The good news you didn't hear
The riots in Philadelphia last week were the headlines of practically every major news outlet in the country and perhaps the world. What I learned in Journalism school at the University of Arkansas a few decades ago still holds true today: If it bleeds, it leads. The average person believes there's much more violent crime in America, especially murder, than there actually is because of that journalism mantra. So whether you're watching the nightly news in New York City or Hastings, Nebraska, violence is more likely to be the lead story than anything else.

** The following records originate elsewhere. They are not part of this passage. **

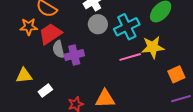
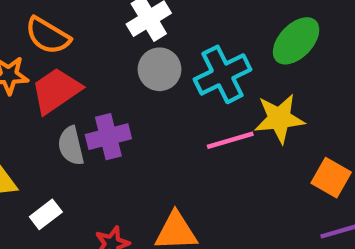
gray semicircle: (59, 49) -> (71, 146), moved
orange square: (176, 74) -> (331, 178), turned -36

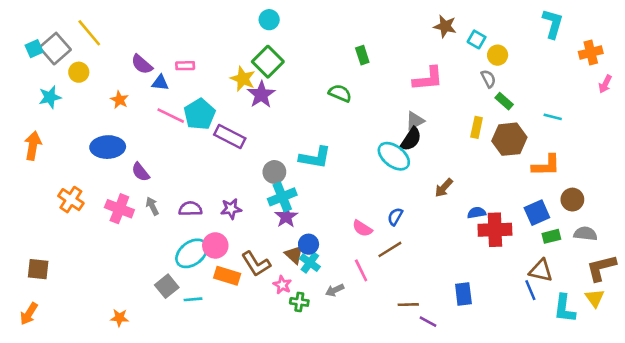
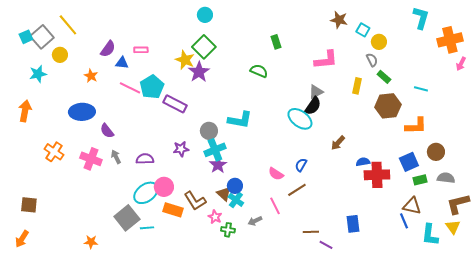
orange cross: (591, 53) -> (450, 40), size x1.4
purple semicircle: (142, 64) -> (108, 49), turned -96
yellow rectangle: (477, 127) -> (357, 86), moved
purple star: (231, 209) -> (181, 149), moved
gray square: (167, 286) -> (127, 218), size x1.4

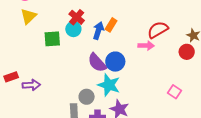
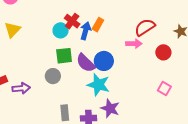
yellow triangle: (28, 16) -> (12, 30), moved
red cross: (77, 17) -> (72, 21), moved
green square: (52, 39) -> (64, 56), moved
red circle: (187, 52) -> (163, 52), moved
gray circle: (87, 97) -> (53, 76), moved

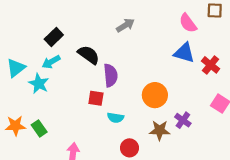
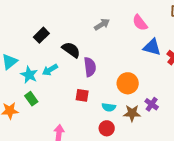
pink semicircle: (188, 23) -> (140, 23), moved
cyan arrow: (51, 62) -> (50, 70), moved
red square: (96, 98) -> (82, 95), moved
cyan semicircle: (115, 118) -> (109, 107), moved
green rectangle: (39, 128) -> (31, 99), moved

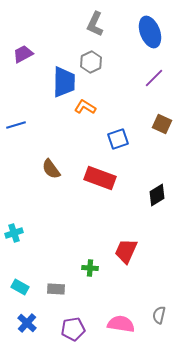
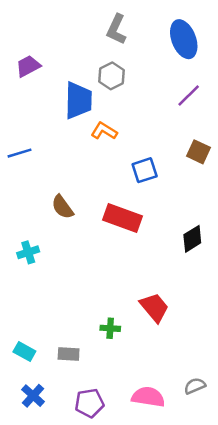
cyan cross: (14, 233) -> (28, 252), moved
red trapezoid: (126, 251) -> (154, 307), turned 116
gray semicircle: (159, 315) -> (195, 386), turned 54

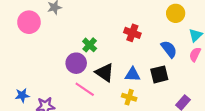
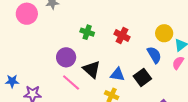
yellow circle: (176, 13) -> (164, 33), moved
green cross: (90, 45) -> (87, 32), moved, turned -32
black square: (159, 74) -> (142, 77), turned -30

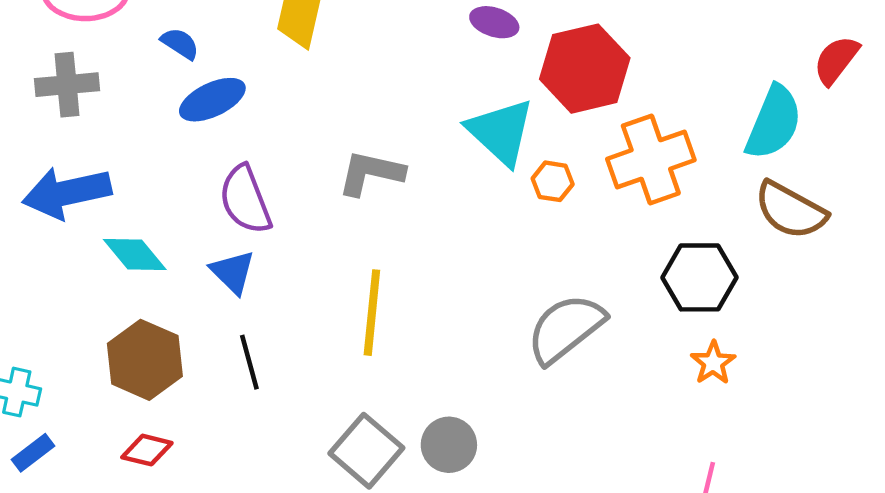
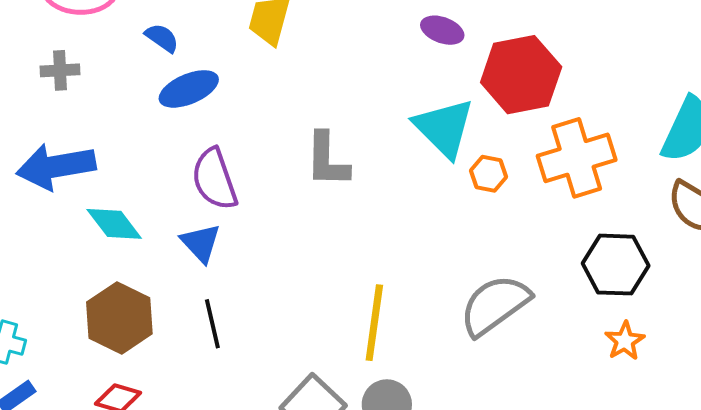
gray cross: (67, 85) -> (60, 70), size x0.7
gray L-shape: (371, 173) -> (327, 160), turned -104
yellow line: (372, 313) -> (374, 323), moved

That was certainly the case with the riots in Baltimore. Night after night we watched as angry protestors marched, fought, destroyed property, burned down buildings which they had earlier looted, and clashed with the police. For those people living in the heartland, it was a familiar scene they were watching, one that had its origins back in the '60s and 50 years later, nothing much seems to have changed.
That's how perceptions are made initially and then solidified with each passing event. When people always respond to a situation the same way, our perceptions of them become fixed. We generalize and stereotype and decide that's just the way they are.

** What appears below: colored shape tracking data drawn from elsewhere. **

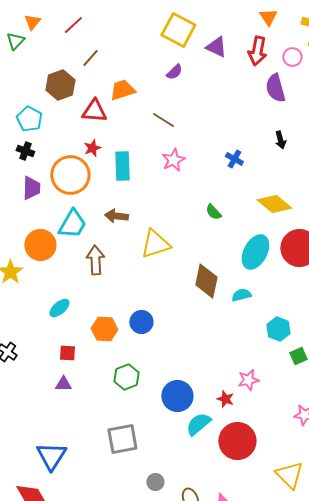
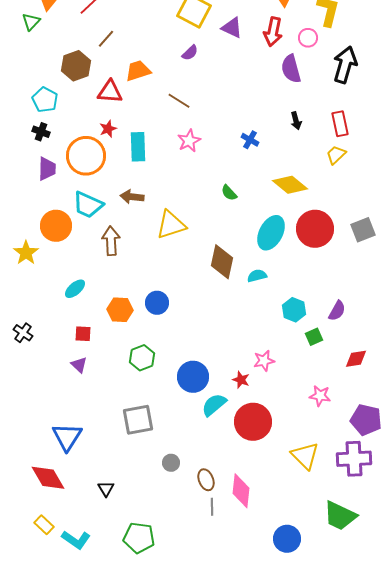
cyan trapezoid: (72, 224) -> (88, 205), turned 84
purple triangle: (63, 384) -> (79, 365), turned 42

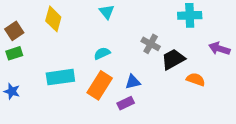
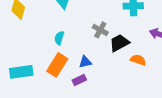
cyan semicircle: (102, 53) -> (59, 38), turned -48
cyan rectangle: (60, 77) -> (21, 72), moved

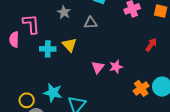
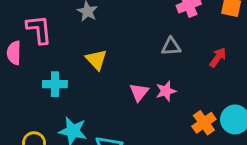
gray triangle: (91, 23) -> (171, 47), moved
cyan cross: (48, 49) -> (55, 84), moved

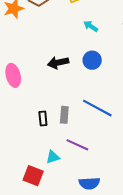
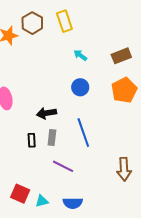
black arrow: (58, 63) -> (46, 113), moved
blue line: (97, 108) -> (83, 133), turned 40
cyan triangle: (53, 157) -> (42, 201), moved

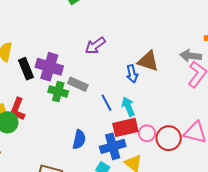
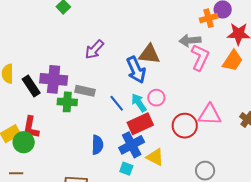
blue arrow: (132, 74) -> (136, 70), size x1.5
pink circle: (147, 133) -> (156, 98), moved

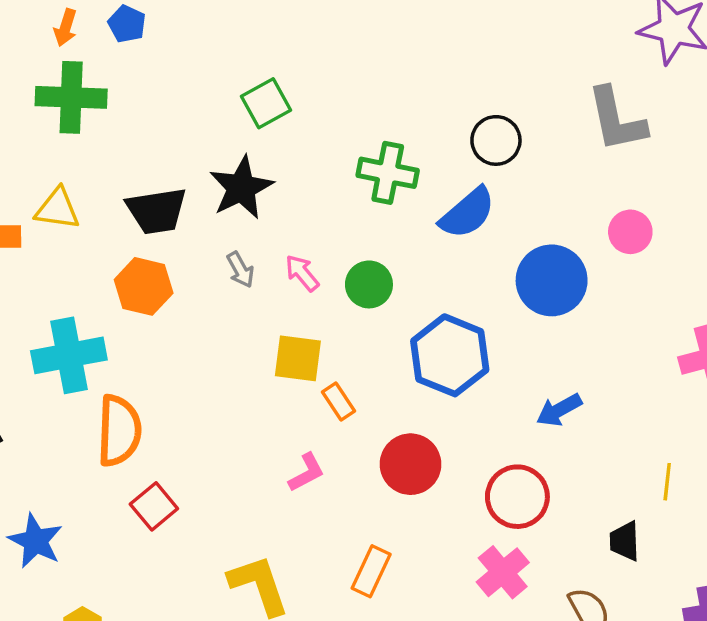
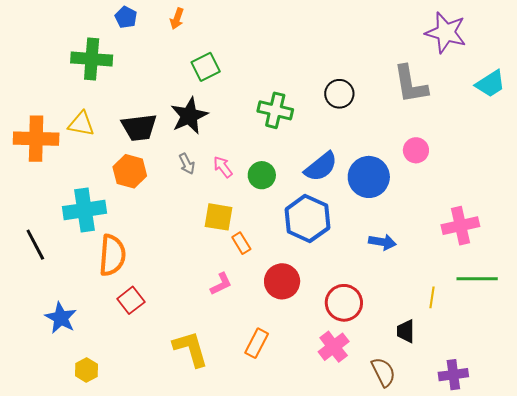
orange arrow: (65, 28) -> (177, 19), moved
blue semicircle: (467, 213) -> (321, 167), moved
blue arrow: (559, 410) -> (382, 242), moved, turned -144

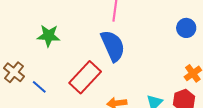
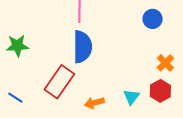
blue semicircle: (113, 46) -> (82, 47), turned 32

Most of us know better. We know you can't assume that an entire race, gender, ethnicity or religion share all the same characteristics. But it makes it easier for us to judge them so that's what we do. I hear the same stereotypes thrown around where I meet with my buddies that I've been listening to for the last fifty years. And I hear some of the same things at the college too.

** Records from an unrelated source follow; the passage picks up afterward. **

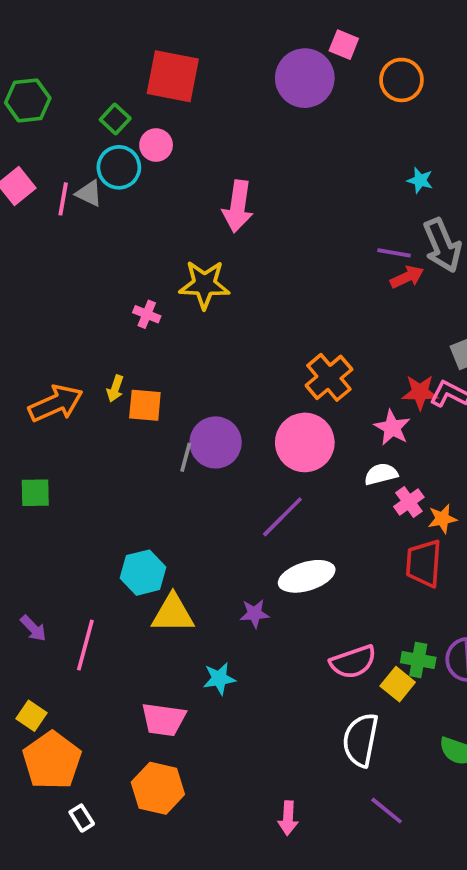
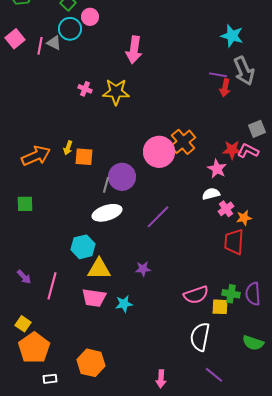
cyan star: (420, 180) -> (232, 36), size x1.6
red arrow: (407, 277) -> (225, 88), turned 126
pink cross: (147, 314) -> (85, 89), moved
pink circle: (305, 442) -> (159, 152), moved
white ellipse: (307, 576) -> (107, 213), moved
yellow square: (398, 684) -> (220, 307), turned -36
pink trapezoid: (163, 719) -> (94, 298), moved
white rectangle: (82, 818) -> (50, 379), turned -64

Most white people know there are successfully black people. There's even one running for President in the Republican primaries. We've had commanders, generals, CEO's, Secretary of States and Presidents of the United States that were black but many still think those are exceptions to the rule. They continue to generalize that blacks are poor, shiftless, lazy people living off the government tit with no desire to contribute to themselves, their family, their neighborhood or their country in a positive way at all.
But this last week in Baltimore, even before the marches and the violence was over, that neighborhood's residents took to the streets to clean up what a gang of complainers and malcontents caused. More than 2,500 volunteers came out to clean up the mess the rioters had left behind and help local shopkeepers get back to business. The Week magazine reports that with public schools closed, a Twitter campaign was launched to help prepare lunches for the tens of thousands of students who rely on school food for their daily meals. One Baltimore resident was quoted as saying that in spite of all the troubles they had experienced, "we can see a more hopeful tomorrow."
This was much more than just a feel-good story because those kinds of stories usually close a newscast instead of leading it. This was democracy in action. This was the people who actually LIVED in that neighborhood taking action to fix the wrongs imposed on them by teenagers looking to have fun in a criminal way and outside agitators that provoked them into that kind of behavior.
Most people don't want the neighborhood they live in torn down and burned up and the residents of that neighborhood in Baltimore didn't either so they went to the streets to fix it, just like rioters had taken to those same streets earlier to destroy it.
I don't know if we'll ever stop painting people with a broad brush. We sure haven't in the 50 plus years I've been aware of the neighborhood, the country and the world I live in but for a long time I had hope. But the reality is we've always had wars and we still have them. We've always had racism and we still have it. We've always had elitism and we still have it.
My optimism for a bright tomorrow has been tempered, to say the least.